"Vadim Mikheev" <vmikheev@sectorbase.com> writes:
> Really?! Once again: WAL records give you *physical* address of tuples
> (both heap and index ones!) to be removed and size of log to read
> records from is not comparable with size of data files.
You sure? With our current approach of dumping data pages into the WAL
on first change since checkpoint (and doing so again after each
checkpoint) it's not too difficult to devise scenarios where the WAL log
is *larger* than the affected datafiles ... and can't be truncated until
someone commits.
The copied-data-page traffic is the worst problem with our current
WAL implementation. I did some measurements last week on VACUUM of a
test table (the accounts table from a "pg_bench -s 10" setup, which
contains 1000000 rows; I updated 20000 rows and then vacuumed). This
generated about 34400 8k blocks of WAL traffic, of which about 33300
represented copied pages and the other 1100 blocks were actual WAL
entries. That's a pretty massive I/O overhead, considering the table
itself was under 20000 8k blocks.

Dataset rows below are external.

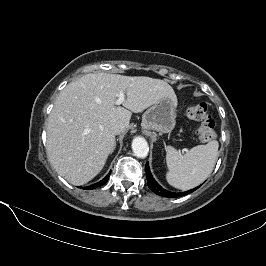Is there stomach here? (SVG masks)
I'll return each instance as SVG.
<instances>
[{"label": "stomach", "instance_id": "stomach-1", "mask_svg": "<svg viewBox=\"0 0 266 266\" xmlns=\"http://www.w3.org/2000/svg\"><path fill=\"white\" fill-rule=\"evenodd\" d=\"M176 106L169 97L160 99L143 114V128L163 133L171 132L176 123Z\"/></svg>", "mask_w": 266, "mask_h": 266}]
</instances>
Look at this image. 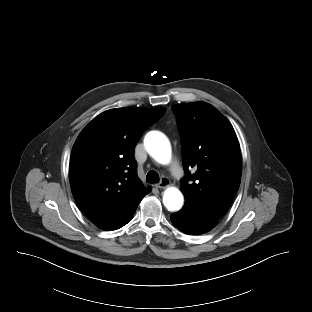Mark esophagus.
I'll use <instances>...</instances> for the list:
<instances>
[{"instance_id": "1", "label": "esophagus", "mask_w": 312, "mask_h": 312, "mask_svg": "<svg viewBox=\"0 0 312 312\" xmlns=\"http://www.w3.org/2000/svg\"><path fill=\"white\" fill-rule=\"evenodd\" d=\"M170 185V181L168 178L166 177H163L160 181V183L156 184L155 186L159 189H163V188H166Z\"/></svg>"}]
</instances>
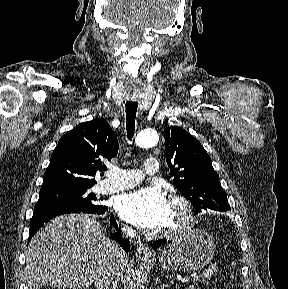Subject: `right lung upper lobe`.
<instances>
[{"mask_svg":"<svg viewBox=\"0 0 288 289\" xmlns=\"http://www.w3.org/2000/svg\"><path fill=\"white\" fill-rule=\"evenodd\" d=\"M118 153V140L106 120L77 125L58 142L44 173L41 189L86 188L95 185L96 171Z\"/></svg>","mask_w":288,"mask_h":289,"instance_id":"right-lung-upper-lobe-1","label":"right lung upper lobe"}]
</instances>
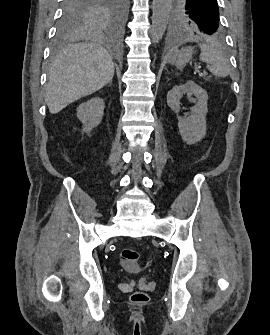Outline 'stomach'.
I'll use <instances>...</instances> for the list:
<instances>
[{"mask_svg":"<svg viewBox=\"0 0 270 335\" xmlns=\"http://www.w3.org/2000/svg\"><path fill=\"white\" fill-rule=\"evenodd\" d=\"M192 58V48L187 46V48H182V50H171L169 54V60L178 68V70H183L184 66L188 64L189 60Z\"/></svg>","mask_w":270,"mask_h":335,"instance_id":"obj_1","label":"stomach"}]
</instances>
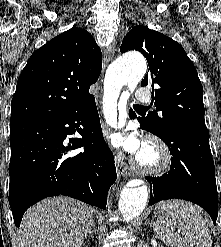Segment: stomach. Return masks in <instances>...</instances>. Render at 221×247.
Wrapping results in <instances>:
<instances>
[{
	"label": "stomach",
	"instance_id": "stomach-1",
	"mask_svg": "<svg viewBox=\"0 0 221 247\" xmlns=\"http://www.w3.org/2000/svg\"><path fill=\"white\" fill-rule=\"evenodd\" d=\"M169 202H179V201H166V202H162V203H159L156 207H155V215L159 218H164L167 214V210L164 208L165 204L166 203H169Z\"/></svg>",
	"mask_w": 221,
	"mask_h": 247
}]
</instances>
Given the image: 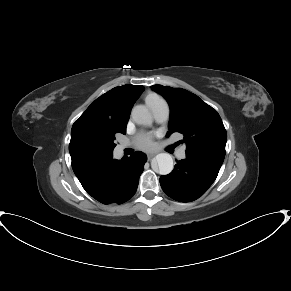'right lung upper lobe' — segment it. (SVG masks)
I'll use <instances>...</instances> for the list:
<instances>
[{
    "instance_id": "obj_1",
    "label": "right lung upper lobe",
    "mask_w": 291,
    "mask_h": 291,
    "mask_svg": "<svg viewBox=\"0 0 291 291\" xmlns=\"http://www.w3.org/2000/svg\"><path fill=\"white\" fill-rule=\"evenodd\" d=\"M143 90L141 85H124L96 99L72 126L69 144L71 159L106 155L104 152H88L86 140L106 139L119 132L125 134L131 109Z\"/></svg>"
}]
</instances>
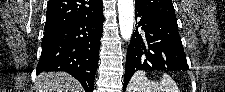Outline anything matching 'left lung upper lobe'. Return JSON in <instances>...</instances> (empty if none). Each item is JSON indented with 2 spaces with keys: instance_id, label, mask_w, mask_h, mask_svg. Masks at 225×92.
Returning <instances> with one entry per match:
<instances>
[{
  "instance_id": "left-lung-upper-lobe-1",
  "label": "left lung upper lobe",
  "mask_w": 225,
  "mask_h": 92,
  "mask_svg": "<svg viewBox=\"0 0 225 92\" xmlns=\"http://www.w3.org/2000/svg\"><path fill=\"white\" fill-rule=\"evenodd\" d=\"M135 10L149 17L177 24L172 0H135Z\"/></svg>"
}]
</instances>
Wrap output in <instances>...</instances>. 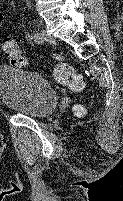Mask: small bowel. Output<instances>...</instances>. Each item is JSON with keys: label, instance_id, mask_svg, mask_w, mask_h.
<instances>
[{"label": "small bowel", "instance_id": "small-bowel-1", "mask_svg": "<svg viewBox=\"0 0 123 201\" xmlns=\"http://www.w3.org/2000/svg\"><path fill=\"white\" fill-rule=\"evenodd\" d=\"M5 22V15L0 11V26Z\"/></svg>", "mask_w": 123, "mask_h": 201}]
</instances>
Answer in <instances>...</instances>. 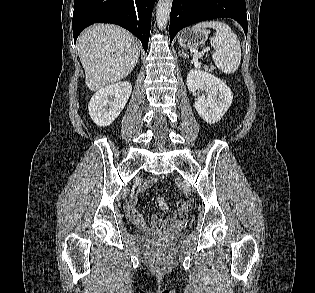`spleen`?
<instances>
[{"label":"spleen","mask_w":315,"mask_h":293,"mask_svg":"<svg viewBox=\"0 0 315 293\" xmlns=\"http://www.w3.org/2000/svg\"><path fill=\"white\" fill-rule=\"evenodd\" d=\"M206 28H212L216 34L210 39L214 47L212 59L222 72L232 74L241 62L240 41L231 28L220 21H204L191 27V31H204Z\"/></svg>","instance_id":"1"}]
</instances>
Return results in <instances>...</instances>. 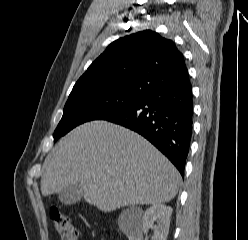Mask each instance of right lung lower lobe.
Returning <instances> with one entry per match:
<instances>
[{
	"instance_id": "98d812e1",
	"label": "right lung lower lobe",
	"mask_w": 248,
	"mask_h": 240,
	"mask_svg": "<svg viewBox=\"0 0 248 240\" xmlns=\"http://www.w3.org/2000/svg\"><path fill=\"white\" fill-rule=\"evenodd\" d=\"M103 120L141 134L184 175L193 124V95L189 77L143 96Z\"/></svg>"
}]
</instances>
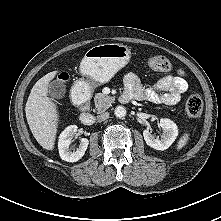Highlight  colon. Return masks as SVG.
I'll return each mask as SVG.
<instances>
[{
  "mask_svg": "<svg viewBox=\"0 0 221 221\" xmlns=\"http://www.w3.org/2000/svg\"><path fill=\"white\" fill-rule=\"evenodd\" d=\"M148 66L159 72H168L171 69L169 59L161 54H152L147 60ZM185 110L190 118H198L202 114L203 101L199 94L192 93L188 96Z\"/></svg>",
  "mask_w": 221,
  "mask_h": 221,
  "instance_id": "obj_1",
  "label": "colon"
}]
</instances>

It was also interesting to note that
a large fraction of the CPU time was spent calculating CRCs on the WAL
data.
Would it be possible to split the WAL traffic into two sets of files,
one for WAL log records proper and one for copied pages? Seems like
we could recycle the pages after each checkpoint rather than hanging
onto them until the associated transactions commit.
>> Why not? Seems to me that establishing implicit savepoints is just a
>> user-interface issue; you can do it, or not do it, regardless of the
>> underlying mechanism.
> Implicit savepoints are setted by server automatically before each
> query execution - you wouldn't use transaction IDs for this.
If the user asked you to, I don't see why not.
regards, tom lane